Waiting for Wahida and Suleikha to come back was sort of like waiting for the milk. Too long, and it felt like we were closing in together, falling apart, or burning. They’d go without preamble, and arrive suddenly, bringing gifts of happiness and memories. This absence, this permanent absence, reminds us of their temporary ones.
-Where’d you reckon they are, sister?
-Their separate ways.
-Suleikha would’ve got the scholarship.
-And Wahida would’ve flown to UK.
Conjectures. Speculations. This is what walls do. This is what we exist for. We listen. We talk. And we try to predict the future. A future which is now in the hands of three other people, with little in common between them. There’s no intimacy, there’s no art, there’s no music. There’s no love. This house, which someone called home once, is a hollow thing now. I wish we had mouths to scream.
-Look, the little one. Here she comes.
-She’s coming in your direction.
-Paint’s still wet. Where are her parents?

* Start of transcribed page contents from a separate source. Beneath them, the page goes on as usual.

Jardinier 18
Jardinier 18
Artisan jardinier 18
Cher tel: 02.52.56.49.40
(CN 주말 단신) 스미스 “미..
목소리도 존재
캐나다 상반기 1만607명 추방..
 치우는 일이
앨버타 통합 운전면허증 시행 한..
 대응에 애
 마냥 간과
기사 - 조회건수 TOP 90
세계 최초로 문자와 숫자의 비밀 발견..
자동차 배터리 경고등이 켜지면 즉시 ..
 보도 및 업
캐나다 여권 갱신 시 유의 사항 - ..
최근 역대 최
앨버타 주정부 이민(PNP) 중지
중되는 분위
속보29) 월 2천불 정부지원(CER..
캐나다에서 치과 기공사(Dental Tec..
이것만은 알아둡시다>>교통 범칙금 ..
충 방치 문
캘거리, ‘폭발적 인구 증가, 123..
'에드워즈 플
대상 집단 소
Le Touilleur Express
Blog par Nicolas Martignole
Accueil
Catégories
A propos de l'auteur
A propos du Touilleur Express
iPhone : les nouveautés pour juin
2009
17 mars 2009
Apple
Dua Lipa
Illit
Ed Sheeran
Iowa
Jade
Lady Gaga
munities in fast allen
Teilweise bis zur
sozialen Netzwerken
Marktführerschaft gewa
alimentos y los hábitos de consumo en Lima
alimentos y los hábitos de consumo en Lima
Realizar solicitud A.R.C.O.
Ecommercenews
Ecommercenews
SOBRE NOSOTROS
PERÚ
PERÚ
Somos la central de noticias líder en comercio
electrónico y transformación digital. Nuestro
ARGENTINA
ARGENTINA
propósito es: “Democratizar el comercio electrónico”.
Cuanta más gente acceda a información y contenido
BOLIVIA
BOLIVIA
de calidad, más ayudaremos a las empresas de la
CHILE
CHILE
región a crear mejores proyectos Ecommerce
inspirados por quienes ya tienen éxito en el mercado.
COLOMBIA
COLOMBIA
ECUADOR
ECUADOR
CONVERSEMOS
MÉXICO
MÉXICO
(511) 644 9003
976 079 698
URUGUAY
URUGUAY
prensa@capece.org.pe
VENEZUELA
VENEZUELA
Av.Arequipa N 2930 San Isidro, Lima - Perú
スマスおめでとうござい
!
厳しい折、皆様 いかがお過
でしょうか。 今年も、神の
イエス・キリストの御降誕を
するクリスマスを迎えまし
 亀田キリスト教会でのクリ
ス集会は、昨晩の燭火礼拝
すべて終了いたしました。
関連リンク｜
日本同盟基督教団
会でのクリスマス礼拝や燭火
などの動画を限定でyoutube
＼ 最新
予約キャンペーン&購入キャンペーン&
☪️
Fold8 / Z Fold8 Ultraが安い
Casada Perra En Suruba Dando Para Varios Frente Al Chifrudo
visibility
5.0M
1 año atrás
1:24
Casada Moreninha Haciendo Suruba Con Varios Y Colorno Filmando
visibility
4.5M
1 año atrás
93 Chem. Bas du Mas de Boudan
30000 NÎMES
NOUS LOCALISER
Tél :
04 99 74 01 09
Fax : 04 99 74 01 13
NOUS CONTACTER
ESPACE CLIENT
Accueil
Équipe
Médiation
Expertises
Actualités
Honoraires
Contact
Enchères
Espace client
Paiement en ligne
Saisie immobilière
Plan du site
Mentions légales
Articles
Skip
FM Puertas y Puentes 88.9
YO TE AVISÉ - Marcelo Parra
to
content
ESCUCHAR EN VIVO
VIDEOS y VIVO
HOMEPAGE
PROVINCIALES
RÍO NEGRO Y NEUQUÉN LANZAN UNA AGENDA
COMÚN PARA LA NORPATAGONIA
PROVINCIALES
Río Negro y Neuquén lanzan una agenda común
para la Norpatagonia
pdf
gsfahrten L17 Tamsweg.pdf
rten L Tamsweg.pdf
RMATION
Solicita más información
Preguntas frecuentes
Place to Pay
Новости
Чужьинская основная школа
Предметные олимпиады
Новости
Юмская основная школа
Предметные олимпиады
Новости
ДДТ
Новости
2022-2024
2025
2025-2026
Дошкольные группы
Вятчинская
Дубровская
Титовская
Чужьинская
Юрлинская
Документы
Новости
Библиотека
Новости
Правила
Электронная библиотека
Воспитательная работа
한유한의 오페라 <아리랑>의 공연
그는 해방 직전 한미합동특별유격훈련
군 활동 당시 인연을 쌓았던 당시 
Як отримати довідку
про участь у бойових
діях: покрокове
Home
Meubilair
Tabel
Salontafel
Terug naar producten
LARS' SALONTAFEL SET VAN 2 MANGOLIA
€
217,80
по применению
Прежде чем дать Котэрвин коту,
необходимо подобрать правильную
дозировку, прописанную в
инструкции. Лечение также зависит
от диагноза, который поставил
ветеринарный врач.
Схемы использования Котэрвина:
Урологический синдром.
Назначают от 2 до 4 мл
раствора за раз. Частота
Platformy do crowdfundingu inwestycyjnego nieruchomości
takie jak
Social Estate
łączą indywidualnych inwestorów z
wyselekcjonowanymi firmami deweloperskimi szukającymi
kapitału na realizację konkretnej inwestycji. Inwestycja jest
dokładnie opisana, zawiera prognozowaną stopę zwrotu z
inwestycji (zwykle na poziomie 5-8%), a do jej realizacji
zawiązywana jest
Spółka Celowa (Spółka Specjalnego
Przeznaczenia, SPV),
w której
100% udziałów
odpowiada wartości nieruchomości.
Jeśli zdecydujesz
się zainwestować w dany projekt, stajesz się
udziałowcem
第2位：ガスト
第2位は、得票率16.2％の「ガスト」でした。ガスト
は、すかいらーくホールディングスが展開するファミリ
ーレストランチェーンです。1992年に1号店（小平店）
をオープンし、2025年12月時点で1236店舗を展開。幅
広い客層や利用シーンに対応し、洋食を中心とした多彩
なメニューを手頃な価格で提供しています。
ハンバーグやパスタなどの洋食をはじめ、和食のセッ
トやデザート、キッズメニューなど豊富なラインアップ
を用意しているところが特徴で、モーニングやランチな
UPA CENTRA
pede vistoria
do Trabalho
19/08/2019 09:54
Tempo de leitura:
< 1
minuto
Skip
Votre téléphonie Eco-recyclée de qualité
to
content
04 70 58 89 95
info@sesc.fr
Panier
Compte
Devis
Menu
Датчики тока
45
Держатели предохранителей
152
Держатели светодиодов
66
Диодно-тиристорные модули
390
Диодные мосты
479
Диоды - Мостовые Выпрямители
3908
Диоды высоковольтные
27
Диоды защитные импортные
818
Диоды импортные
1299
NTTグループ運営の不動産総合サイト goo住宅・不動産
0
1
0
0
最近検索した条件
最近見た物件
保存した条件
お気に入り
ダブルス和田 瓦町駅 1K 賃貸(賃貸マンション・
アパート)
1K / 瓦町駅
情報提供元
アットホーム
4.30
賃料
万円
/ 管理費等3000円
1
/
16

Our muted cries don’t affect the kid. Of course, why would they? It’s not like they can hear us. No one hears us but the wind. And maybe the lizards.
-Look, sister.
The kid is making shapes. A circle, a dot, a line; she makes a painting. Look, little sister, the kid’s making a painting. Look, here she draws a face on you, there a hand, and there a leg.
-Maybe, there’s hope. This silver lining.
-Maybe, the new ones aren’t terrible after all.
We see the future now. Memories the new ones will create. This Nishant, a new Wahida, but not quite. This Radha, a new Suleikha, but not quite. But this wondrous thing of beauty now making strange shapes on the walls which tell you this story, this kid will bring them together. Their love will give us our own Wahida and Suleikha, and this time, I hope, they will live happily ever after.